Having no other choice, I settled for those phone calls.
Whether I wanted to admit it or not, she was the driving force of my life. She was the reason I had studied psychology and developed the two-wee
k program, which I built to free her of her abductor. She was the reason I came to the United States. She was everything I thought about, but she disappeared from my life. Again.
In the months that passed since she'd discovered who she was I didn’t only lose her again, I got lost on my own. Without her, I had no purpose or cause.
The final step in my plan had been to return with Katarina to Costa Rica, but she didn’t want to be Katarina, nor return home with me.
On the one hand, it was strange to go back without her, but on the other hand, even when I was in the United States, I wasn’t really with her.
The media coverage that revealed what had happened between me and her was like a professional springboard that I couldn’t not exploit. People from all over the country came for imagery sessions in the cabin, which served as a clinic for me in Katarina's absence.
Soon I became an expert on guided imagery and treated numerous people who had been traumatized in childhood, but I hadn’t seen the one patient I wanted for a very long time. It started to feel like history was repeating itself.

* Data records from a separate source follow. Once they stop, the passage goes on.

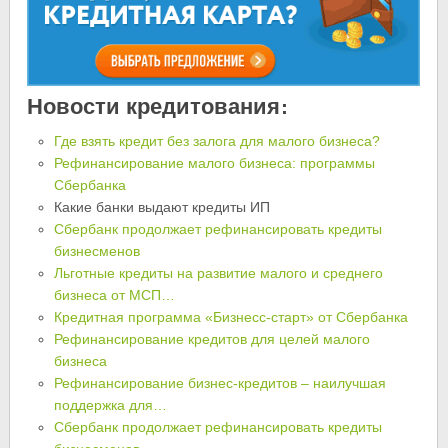
Новости кредитования:
Где взять кредит без залога для малого бизнеса?
Рефинансирование малого бизнеса: программы
Сбербанка
Какие банки выдают кредиты ИП
Сбербанк продолжает рефинансировать кредиты
бизнесменов
Льготные кредиты на развитие малого и среднего
бизнеса от МСП…
Кредитная программа «Бизнесс-старт» от Сбербанка
Рефинансирование кредитов для целей малого
бизнеса
Рефинансирование бизнес-кредитов – наилучшая
поддержка для…
Сбербанк продолжает рефинансировать кредиты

A year after the day I thought would be the first of the rest of our lives together, I found myself secretly following her from afar, as I used to do before, when she didn’t know who I was.
I saw she had returned to her customs, and I didn’t fail to see that the spark that used to be in her eyes was out.
I wanted so badly for her to let me make her laugh again.
I wanted to be there beside her to escort her as she went on to find out who she was in light of the memories, but she’d left me no choice. All I could do was respect her wishes and look after her from a careful distance.
"Hey, psycho," she answered almost immediately to my phone call, as I watched her walking back to her car after she came out of her therapist’s clinic. I was at least glad to see that she had a big smile on her face when she saw my name on the screen.